Basta poco per capire che Daytona, Pòl Niuman e Cammello sono ex-membri della banda della Magliana, ormai invecchiati ed emarginati, e che il regista sta mettendo in scena l'adagio di quell'epica criminale. Ciascuno ha il suo assolo, il suo momento di gloria e, anche se Favino che interpreta Cammello malconcio e caracollante, rasato a zero e senza sopracciglie, rischia di cannibalizzare la scena, le sequenze puramente di genere migliori di "Adagio" appartengono agli altri divi italiani. La prima tra queste ha come set l'appartamento di Pòl Niuman in cui sopraggiunge il personaggio di Giannini: Sollima inquadra Mastandrea seduto a tavola in campo lungo, la fotografia di Paolo Carnera lo lascia in penombra tanto che è difficile distinguerne i tratti del volto. All'improvviso la loro conversazione è interrotta da un blackout e l'oscurità viene trapassata dai lampi di un conflitto a fuoco: così, senza preavviso e con freddezza, in quella che è la cifra estetica scelta da Sollima. La seconda scena è un semplice gioco di prestigio di montaggio in cui Daytona, pedinato, attraversa e riattraversa la strada finché, sfruttando il transito di un furgoncino, non scompare per riapparire da tutt'altra parte. 
Sollima, coadiuvato in sede di scrittura da Stefano Bises, costruisce "Adagio" su un binario intrecciato: uno propriamente crime, un altro più convenzionalmente drammatico e basato sulla relazione padre-figlio; il primo cinico e violento, il secondo sentimentale. Il presente rappresentato da Manuel (e dagli altri figli presenti nel film) è rincorso da un passato rappresentato dalla generazione dei genitori, a cui appartiene anche il corrotto personaggio di Giannini (padre premuroso per i suoi due figli). Il presente se vivrà abbastanza potrà redimere il futuro, mentre il passato è "condannato" a un percorso di autodistruzione. 
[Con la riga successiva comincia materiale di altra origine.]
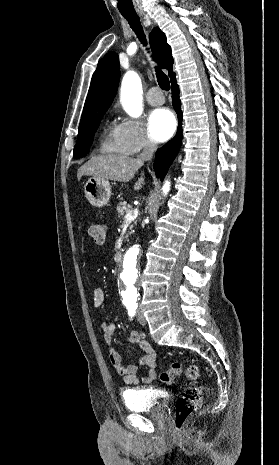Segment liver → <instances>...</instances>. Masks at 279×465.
I'll use <instances>...</instances> for the list:
<instances>
[{
    "mask_svg": "<svg viewBox=\"0 0 279 465\" xmlns=\"http://www.w3.org/2000/svg\"><path fill=\"white\" fill-rule=\"evenodd\" d=\"M142 165L143 162L139 159L125 155H96L78 169L77 178L80 180L82 176H92L98 179L128 182ZM143 176L142 173L134 185V190H139L144 185Z\"/></svg>",
    "mask_w": 279,
    "mask_h": 465,
    "instance_id": "obj_1",
    "label": "liver"
}]
</instances>
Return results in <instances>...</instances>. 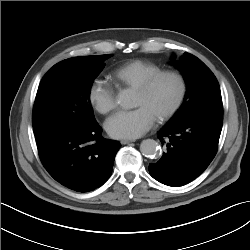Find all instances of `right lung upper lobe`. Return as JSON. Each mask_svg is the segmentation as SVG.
Instances as JSON below:
<instances>
[{
  "label": "right lung upper lobe",
  "mask_w": 250,
  "mask_h": 250,
  "mask_svg": "<svg viewBox=\"0 0 250 250\" xmlns=\"http://www.w3.org/2000/svg\"><path fill=\"white\" fill-rule=\"evenodd\" d=\"M89 56H82V57H74V58H70V59H66V60H63L61 62H65V61H72V60H85L87 59ZM59 62V63H61Z\"/></svg>",
  "instance_id": "obj_1"
}]
</instances>
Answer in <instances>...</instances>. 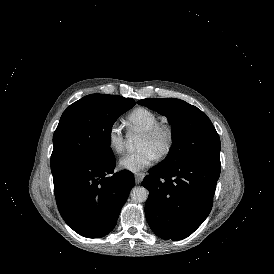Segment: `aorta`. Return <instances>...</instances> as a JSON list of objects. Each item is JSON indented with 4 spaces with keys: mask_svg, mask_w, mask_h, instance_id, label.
Segmentation results:
<instances>
[{
    "mask_svg": "<svg viewBox=\"0 0 274 274\" xmlns=\"http://www.w3.org/2000/svg\"><path fill=\"white\" fill-rule=\"evenodd\" d=\"M138 139H139L138 135L133 133L130 134L126 141L127 148L133 149L137 145ZM148 195H149L148 190L142 186H135L130 193L131 199L134 202H144L147 200Z\"/></svg>",
    "mask_w": 274,
    "mask_h": 274,
    "instance_id": "1",
    "label": "aorta"
}]
</instances>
Dopo l'esperienza americana iniziata con "Soldado", proseguita con "Senza rimorso" e con la coproduzione internazionale della serie "ZeroZeroZero", "Adagio" è il ritorno a casa di Stefano Sollima. Non segna però l'esplosiva chiusura del cerchio, come ci si poteva attendere; è piuttosto un interessante e imperfetto esercizio all'interno dei codici di genere da parte di un regista che non manca di ambizione. Un film dove l'atmosfera conta più dell'intreccio, le facce degli attori più dell'azione.


25/09/2023

Cast e credits

cast:
Gianmarco Franchini, Pierfrancesco Favino, Toni Servillo, Valerio Mastandrea, Adriano Giannini, Francesco Di Leva, Lorenzo Adorni, Silvia Salvatori


regia:
Stefano Sollima


distribuzione:
Vision Distribution


durata:
127'


produzione:
The Apartment, Alterego, Vision Distribution, Sky, Netflix


sceneggiatura:
Stefano Bises, Stefano Sollima


fotografia:
Paolo Carnera


scenografie:
Paki Meduri


montaggio:
Matthew Newman


costumi:
Mariano Tufano


musiche:
Subsonica


Trama
Manuel ha sedici anni e cerca di godersi la vita come può, mentre si prende cura dell’anziano padre. Vittima di un ricatto, va a una festa per scattare alcune foto a un misterioso individuo ma, sentendosi raggirato, decide di scappare, ritrovandosi invischiato in questioni ben oltre la sua portata. Infatti i ricattatori che lo inseguono si rivelano essere estremamente pericolosi e determinati a eliminare quello che ritengono uno scomodo testimone e il ragazzo dovrà chiedere protezione a due ex-criminali, vecchie conoscenze del padre.